What this global independent safety science company wanted was a new decision-making engine to fuel their sales strategy. Over many years of success and expansion, the company’s information systems had literally grown apart, creating holes in their understanding of customer behavior and financial performance. To deliver a consistent customer experience and recognize trends and opportunities, they needed to make information easy to access and analyze across business units and disparate systems. They selected Oracle technology to unify their data. Early in the migration process they encountered a barrier to obtaining the efficiencies and agility needed from the new technology: the inability to ensure data quality. At that point, this enterprise turned to Point B to help put their data house in order.
Accountability is key
Point B worked with a core team of executive sponsors, mid-level domain owners and stakeholders throughout the enterprise to establish an accountability matrix to make it clear how decisions are made and who is responsible.
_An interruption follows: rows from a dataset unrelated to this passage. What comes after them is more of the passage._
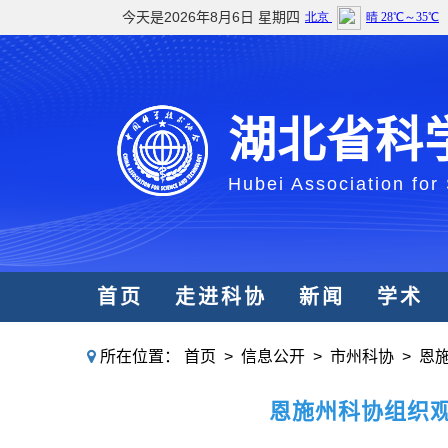
今天是2026年8月6日 星期四
湖北省科
Hubei Association for
首页
走进科协
新闻
学术
所在位置：
首页
>
信息公开
>
市州科协
>
恩
恩施州科协组织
This step resulted in two critical success drivers: responsible people feel empowered to make decisions and everyone else understanding how to participate in the decision-making process.
With an organizational model and process identified for overall governance, we focused on decision points for reviewing and approving process changes from all perspectives. This included technology, information needs and workflow. Applying our deep change management experience, we created four simple guidelines for ensuring governance solutions are accountable to their intended goals:
Activities must be accelerators for achieving business goals rather than blockers.
For data to be valuable it should be managed and shared.
Align activities to address risks and opportunities.
Prioritize action over academics.
This approach supports efficiency and employee efforts to make the best possible decisions in all circumstances.
Pilot jump-starts acceptance
Because data governance requires change throughout the enterprise, we created a launch strategy that starts with a series of targeted pilot projects. The goal of each pilot is to test the governance system—and win new champions, building momentum for the general rollout.
By the conclusion of this eight-month project, we established an enduring framework for policy-setting, decision-making and management of business processes, data and enterprise technology. The data governance process is gaining traction throughout the organization as an effective business tool, making data policy standardization a much easier internal sell. Confidence in their decisions is increased because they can trust the underlying data quality.